Vendored packages are internally renamed with a "vendor/" prefix
to preserve the invariant that all packages have distinct paths.
This is necessary to avoid compiler and linker conflicts. Adding
a "vendor/" prefix also maintains the invariant that standard
library packages begin with a dotless path element.

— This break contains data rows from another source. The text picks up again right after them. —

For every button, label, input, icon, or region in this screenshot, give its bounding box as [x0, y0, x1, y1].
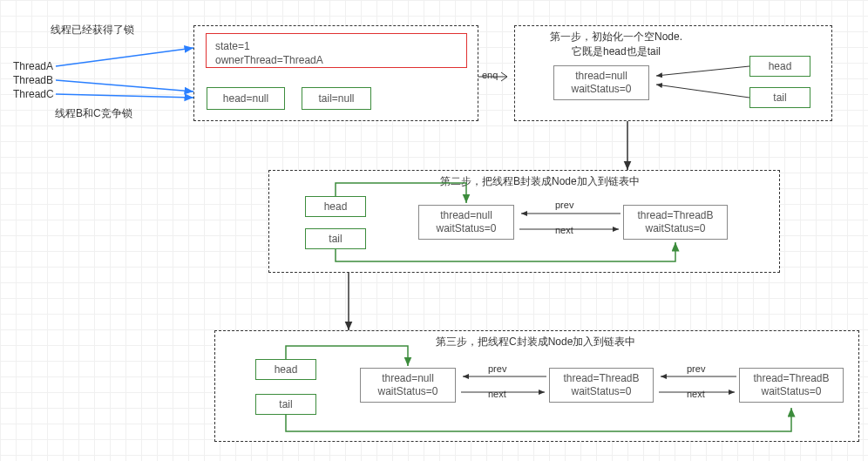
step1-title: 第一步，初始化一个空Node. 它既是head也是tail [538, 30, 695, 59]
step1-title-l1: 第一步，初始化一个空Node. [538, 30, 695, 44]
step1-node-l1: thread=null [561, 70, 641, 83]
tail-null-box: tail=null [302, 87, 371, 110]
step2-head: head [305, 196, 366, 217]
label-competing: 线程B和C竞争锁 [55, 106, 132, 121]
lock-state-box: state=1 ownerThread=ThreadA [206, 33, 467, 68]
label-threadA: ThreadA [13, 60, 53, 72]
step1-head: head [749, 56, 810, 77]
s3-prev1: prev [488, 363, 506, 374]
label-enq: enq [482, 70, 498, 80]
step2-tail: tail [305, 228, 366, 249]
svg-line-0 [56, 48, 193, 66]
label-threadB: ThreadB [13, 74, 53, 86]
head-null-box: head=null [207, 87, 285, 110]
step2-n0-l2: waitStatus=0 [426, 222, 506, 235]
step3-head: head [255, 359, 316, 380]
step1-node: thread=null waitStatus=0 [553, 65, 649, 100]
s3-n0-l2: waitStatus=0 [368, 385, 448, 398]
s3-next1: next [488, 389, 506, 399]
step2-node1: thread=ThreadB waitStatus=0 [623, 205, 728, 240]
svg-line-1 [56, 80, 193, 92]
step2-prev: prev [555, 200, 573, 210]
step1-tail: tail [749, 87, 810, 108]
step2-next: next [555, 225, 573, 235]
step3-node2: thread=ThreadB waitStatus=0 [739, 368, 844, 403]
s3-n1-l1: thread=ThreadB [557, 372, 646, 385]
step1-title-l2: 它既是head也是tail [538, 44, 695, 59]
step2-n0-l1: thread=null [426, 209, 506, 222]
label-lock-acquired: 线程已经获得了锁 [51, 23, 134, 37]
s3-n1-l2: waitStatus=0 [557, 385, 646, 398]
step2-n1-l1: thread=ThreadB [631, 209, 720, 222]
step2-title: 第二步，把线程B封装成Node加入到链表中 [440, 174, 640, 189]
step3-node1: thread=ThreadB waitStatus=0 [549, 368, 654, 403]
diagram-canvas: 线程已经获得了锁 ThreadA ThreadB ThreadC 线程B和C竞争… [0, 0, 868, 461]
step3-title: 第三步，把线程C封装成Node加入到链表中 [436, 335, 635, 349]
s3-next2: next [687, 389, 705, 399]
s3-n0-l1: thread=null [368, 372, 448, 385]
label-threadC: ThreadC [13, 88, 54, 100]
step3-node0: thread=null waitStatus=0 [360, 368, 456, 403]
state-line2: ownerThread=ThreadA [215, 53, 458, 67]
step2-node0: thread=null waitStatus=0 [418, 205, 514, 240]
step2-n1-l2: waitStatus=0 [631, 222, 720, 235]
state-line1: state=1 [215, 39, 458, 53]
svg-line-2 [56, 94, 193, 98]
s3-n2-l1: thread=ThreadB [747, 372, 836, 385]
step1-node-l2: waitStatus=0 [561, 83, 641, 96]
s3-n2-l2: waitStatus=0 [747, 385, 836, 398]
s3-prev2: prev [687, 363, 705, 374]
step3-tail: tail [255, 394, 316, 415]
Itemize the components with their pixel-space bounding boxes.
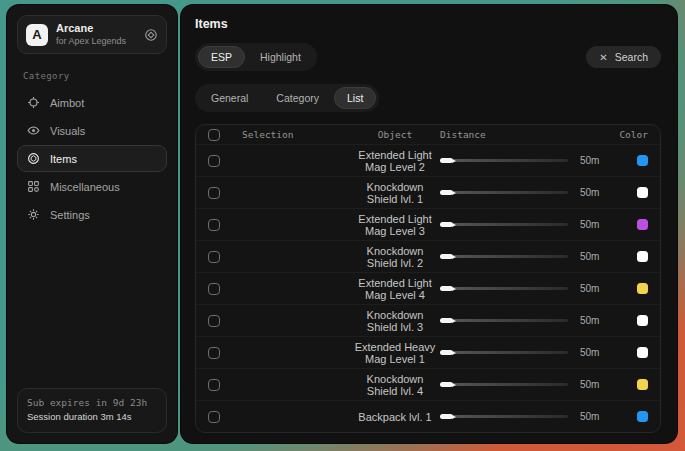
sidebar-item-items[interactable]: Items bbox=[17, 145, 167, 172]
distance-slider[interactable] bbox=[440, 283, 568, 295]
slider-track bbox=[440, 191, 568, 194]
color-swatch[interactable] bbox=[637, 219, 648, 230]
column-header-selection: Selection bbox=[242, 129, 350, 140]
slider-handle[interactable] bbox=[440, 254, 453, 259]
slider-handle[interactable] bbox=[440, 382, 453, 387]
sidebar-item-settings[interactable]: Settings bbox=[17, 201, 167, 228]
distance-slider[interactable] bbox=[440, 251, 568, 263]
sidebar-item-label: Settings bbox=[50, 209, 90, 221]
table-row: Extended Light Mag Level 2 50m bbox=[196, 144, 660, 176]
app-logo: A bbox=[26, 24, 48, 46]
slider-handle[interactable] bbox=[440, 158, 453, 163]
distance-slider[interactable] bbox=[440, 411, 568, 423]
column-header-color: Color bbox=[614, 129, 648, 140]
table-row: Knockdown Shield lvl. 4 50m bbox=[196, 368, 660, 400]
sidebar-item-aimbot[interactable]: Aimbot bbox=[17, 89, 167, 116]
sidebar: A Arcane for Apex Legends Category Aimbo… bbox=[7, 5, 177, 443]
distance-value: 50m bbox=[568, 251, 614, 262]
color-swatch[interactable] bbox=[637, 251, 648, 262]
tab-general[interactable]: General bbox=[198, 87, 261, 109]
slider-track bbox=[440, 383, 568, 386]
app-subtitle: for Apex Legends bbox=[56, 36, 136, 47]
row-object-label: Knockdown Shield lvl. 4 bbox=[350, 373, 440, 397]
slider-handle[interactable] bbox=[440, 414, 453, 419]
distance-slider[interactable] bbox=[440, 187, 568, 199]
sidebar-item-label: Items bbox=[50, 153, 77, 165]
table-row: Backpack lvl. 1 50m bbox=[196, 400, 660, 432]
tab-esp[interactable]: ESP bbox=[198, 46, 245, 68]
distance-slider[interactable] bbox=[440, 379, 568, 391]
subscription-info-card: Sub expires in 9d 23h Session duration 3… bbox=[17, 388, 167, 433]
column-header-distance: Distance bbox=[440, 129, 568, 140]
app-header-card: A Arcane for Apex Legends bbox=[17, 15, 167, 54]
color-swatch[interactable] bbox=[637, 379, 648, 390]
search-button[interactable]: ✕ Search bbox=[586, 46, 661, 68]
row-checkbox[interactable] bbox=[208, 187, 220, 199]
tab-category[interactable]: Category bbox=[263, 87, 332, 109]
session-duration-text: Session duration 3m 14s bbox=[27, 410, 157, 425]
row-checkbox[interactable] bbox=[208, 283, 220, 295]
table-row: Extended Light Mag Level 4 50m bbox=[196, 272, 660, 304]
row-checkbox[interactable] bbox=[208, 219, 220, 231]
color-swatch[interactable] bbox=[637, 347, 648, 358]
row-object-label: Backpack lvl. 1 bbox=[350, 411, 440, 423]
tab-highlight[interactable]: Highlight bbox=[247, 46, 314, 68]
row-checkbox[interactable] bbox=[208, 155, 220, 167]
app-window: A Arcane for Apex Legends Category Aimbo… bbox=[7, 5, 677, 443]
grid-icon bbox=[27, 180, 40, 193]
color-swatch[interactable] bbox=[637, 155, 648, 166]
color-swatch[interactable] bbox=[637, 411, 648, 422]
slider-handle[interactable] bbox=[440, 190, 453, 195]
distance-slider[interactable] bbox=[440, 155, 568, 167]
row-object-label: Extended Heavy Mag Level 1 bbox=[350, 341, 440, 365]
table-header-row: Selection Object Distance Color bbox=[196, 125, 660, 144]
category-section-label: Category bbox=[23, 71, 161, 81]
table-row: Knockdown Shield lvl. 2 50m bbox=[196, 240, 660, 272]
table-row: Knockdown Shield lvl. 1 50m bbox=[196, 176, 660, 208]
slider-handle[interactable] bbox=[440, 222, 453, 227]
sidebar-item-visuals[interactable]: Visuals bbox=[17, 117, 167, 144]
mode-tabs: ESP Highlight bbox=[195, 43, 317, 71]
mode-toolbar: ESP Highlight ✕ Search bbox=[195, 43, 661, 71]
row-checkbox[interactable] bbox=[208, 315, 220, 327]
row-object-label: Extended Light Mag Level 3 bbox=[350, 213, 440, 237]
slider-track bbox=[440, 255, 568, 258]
distance-slider[interactable] bbox=[440, 219, 568, 231]
row-checkbox[interactable] bbox=[208, 347, 220, 359]
row-checkbox[interactable] bbox=[208, 379, 220, 391]
items-table: Selection Object Distance Color Extended… bbox=[195, 124, 661, 433]
slider-handle[interactable] bbox=[440, 318, 453, 323]
distance-slider[interactable] bbox=[440, 347, 568, 359]
select-all-checkbox[interactable] bbox=[208, 129, 220, 141]
app-logo-letter: A bbox=[32, 27, 41, 42]
slider-track bbox=[440, 415, 568, 418]
view-toolbar: General Category List bbox=[195, 84, 661, 112]
color-swatch[interactable] bbox=[637, 187, 648, 198]
distance-slider[interactable] bbox=[440, 315, 568, 327]
color-swatch[interactable] bbox=[637, 283, 648, 294]
sidebar-item-label: Visuals bbox=[50, 125, 85, 137]
sidebar-item-label: Miscellaneous bbox=[50, 181, 120, 193]
color-swatch[interactable] bbox=[637, 315, 648, 326]
search-button-label: Search bbox=[615, 51, 648, 63]
sidebar-item-label: Aimbot bbox=[50, 97, 84, 109]
tab-list[interactable]: List bbox=[334, 87, 376, 109]
slider-handle[interactable] bbox=[440, 350, 453, 355]
row-object-label: Extended Light Mag Level 4 bbox=[350, 277, 440, 301]
distance-value: 50m bbox=[568, 283, 614, 294]
slider-handle[interactable] bbox=[440, 286, 453, 291]
row-object-label: Extended Light Mag Level 2 bbox=[350, 149, 440, 173]
crosshair-icon bbox=[27, 96, 40, 109]
distance-value: 50m bbox=[568, 411, 614, 422]
sidebar-item-miscellaneous[interactable]: Miscellaneous bbox=[17, 173, 167, 200]
pin-icon[interactable] bbox=[144, 28, 158, 42]
row-object-label: Knockdown Shield lvl. 3 bbox=[350, 309, 440, 333]
distance-value: 50m bbox=[568, 219, 614, 230]
slider-track bbox=[440, 351, 568, 354]
box-icon bbox=[27, 152, 40, 165]
row-checkbox[interactable] bbox=[208, 251, 220, 263]
row-checkbox[interactable] bbox=[208, 411, 220, 423]
distance-value: 50m bbox=[568, 379, 614, 390]
distance-value: 50m bbox=[568, 315, 614, 326]
row-object-label: Knockdown Shield lvl. 2 bbox=[350, 245, 440, 269]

The module requirements of std and cmd do not influence version
selection in other modules. They are only considered when running
module commands like 'go get' and 'go mod vendor' from a directory
in GOROOT/src.

Maintaining vendor directories
==============================

Before updating vendor directories, ensure that module mode is enabled.
Make sure that GO111MODULE is not set in the environment, or that it is
set to 'on' or 'auto'.

Requirements may be added, updated, and removed with 'go get'.
The vendor directory may be updated with 'go mod vendor'.
A typical sequence might be:

    cd src
    go get golang.org/x/net@master
    go mod tidy
    go mod vendor

Use caution when passing '-u' to 'go get'. The '-u' flag updates
modules providing all transitively imported packages, not only
the module providing the target package.

Note that 'go mod vendor' only copies packages that are transitively
imported by packages in the current module. If a new package is needed,
it should be imported before running 'go mod vendor'.